Ленин и Гитлер крикнули: «Кидайте камни в этих! Это ваша священная обязанность!» У людей руки чешутся кидать камни, а тут объявляется, что это священная обязанность. Вся история человечества — вялотекущее человеконенавистничество, иногда переходящее в ярость. Но двадцатый век оказался самым кровавым.
Есть два способа жизни. Первый — жить, угождая себе. Второй — жить, угождая Богу и тем самым угождая себе. Первый способ кажется наиболее ясным, выгодным, коротким. Но это иллюзия. Когда люди живут, угождая себе, они невольно завидуют друг другу, подозревая, что другой ловчее угодил себе. Отсюда взаимная ненависть, которая короткий путь превращает в бесконечный путь всеобщей борьбы друг с другом. Когда люди живут, угождая Богу и тем самым себе, они не испытывают зависти друг к другу. Бог не выделяет любимцев. Образно говоря, они чаще смотрят вверх, а не друг на друга. Им не надоедает смотреть друг на друга. Они смотрят друг на друга уже освеженными глазами.
Надо удивляться не тому, что первый путь практически почти всегда побеждает, ибо слаб человек. Надо удивляться тому, что идея второго пути, будучи тысячи раз побеждена первым путем, не умирает, а продолжает жить, что и доказывает ее истинность.
— Интересно, как у человека с годами изменяется отношение к истине. Известный исторический анекдот. Гете и Бетховен гуляют по дороге. Появляется коляска очень знатного человека. Гете глубоко кланяется ему, а Бетховен демонстративно неподвижен.

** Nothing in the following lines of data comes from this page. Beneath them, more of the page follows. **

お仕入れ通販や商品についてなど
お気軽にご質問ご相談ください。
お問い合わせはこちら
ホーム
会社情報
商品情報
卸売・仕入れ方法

В юности казалось, что Бетховен прав в своей гордой независимости, а Гете поступил как жалкий верноподданный. Филистер. Так его называл Энгельс.
Теперь, в зрелости, я вижу, что они оба были правы. Бетховен своей подчеркнутой независимостью как бы говорит: уважать человека нужно за его личные достоинства, а не за высокое происхождение.

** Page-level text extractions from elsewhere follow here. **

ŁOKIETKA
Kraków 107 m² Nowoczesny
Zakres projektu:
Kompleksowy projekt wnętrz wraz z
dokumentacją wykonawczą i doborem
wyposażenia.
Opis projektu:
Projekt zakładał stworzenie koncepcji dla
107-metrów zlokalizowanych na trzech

Гете своим уважительным поклоном говорит: нельзя внезапно порывать с традицией — это грозит хаосом и кровью.
И вот они поступили противоположно, но каждый по-своему прав.

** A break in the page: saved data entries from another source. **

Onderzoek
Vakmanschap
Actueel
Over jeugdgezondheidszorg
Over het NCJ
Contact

— Более того! Бетховен был бы неправ без противоположного жеста Гете. И Гете был бы неправ без противоположного поведения Бетховена.
Историческая мудрость в этом единстве противоречий. Без уважения к традициям жизнь превращается в хаос. Без утверждения личного достоинства человека, независимо от происхождения, жизнь мертвеет. Новое должно пробиваться постепенно сквозь ветшающую традицию и само должно превращаться в традицию.
— А как ты думаешь, чем вызваны современные кавказские и среднеазиатские войны?
— Я думаю, что все причины, которые называют политики, внешние. Внутренняя причина, о которой многие воюющие и сами не подозревают, — это восстание молодых против восточной этики уважения и подчинения старшим. Молодой человек с автоматом в руке, воевавший и рисковавший жизнью, подсознательно добивается права не уважать стариков и не подчиняться им. Я и раньше бывал на Востоке и позже в горячих точках побывал. Сейчас бросается в глаза дерзкое неуважение к старшим со стороны молодых. Но на этом беспрекословном подчинении старшим тысячелетиями был организован быт на Востоке. Старики более или менее сдерживали страсти молодых.
— Но когда же эта трагедия кончится, если верить твоей версии?
— Трудно сказать. Скорее всего, когда молодой сделается стариком и сменит автомат на палку.
— Слишком долго! Не хочу этому верить! Может, все еще уляжется.
— Дай Бог!
— Не кажется ли тебе, что в знаменитом изречении Достоевского «Если Бога нет — все дозволено» есть некоторая риторика?
— Почему?
— Но ведь точно так же и инквизиторы, сжигавшие живых людей, могли бы сказать: во имя Бога — все дозволено.
— Но инквизиторы, ссылаясь на Бога, оправдывали свои преступления, тогда как Достоевский утверждает, что безбожие лишает человека серьезной нравственной защиты от преступления.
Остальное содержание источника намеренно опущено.